● **WHAT THE EXERCISE ASKS**
Pictures stay out of this copy; please retype only the lines from the start of the records through the line with "Naučmese lektoři".

Start of GIVEN RECORDS

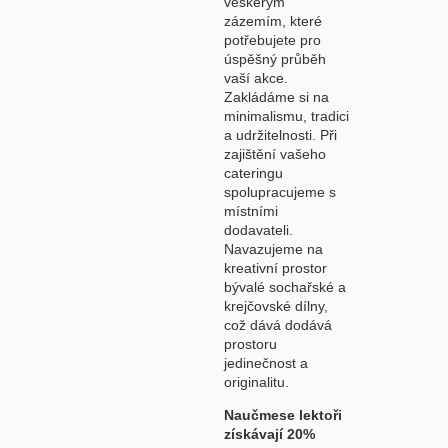
veškerým
zázemím, které
potřebujete pro
úspěšný průběh
vaší akce.
Zakládáme si na
minimalismu, tradici
a udržitelnosti. Při
zajištění vašeho
cateringu
spolupracujeme s
místními
dodavateli.
Navazujeme na
kreativní prostor
bývalé sochařské a
krejčovské dílny,
což dává dodává
prostoru
jedinečnost a
originalitu.
Naučmese lektoři
získávají 20%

End of GIVEN RECORDS

● **SOLUTION BELOW**
veškerým
zázemím, které
potřebujete pro
úspěšný průběh
vaší akce.
Zakládáme si na
minimalismu, tradici
a udržitelnosti. Při
zajištění vašeho
cateringu
spolupracujeme s
místními
dodavateli.
Navazujeme na
kreativní prostor
bývalé sochařské a
krejčovské dílny,
což dává dodává
prostoru
jedinečnost a
originalitu.
Naučmese lektoři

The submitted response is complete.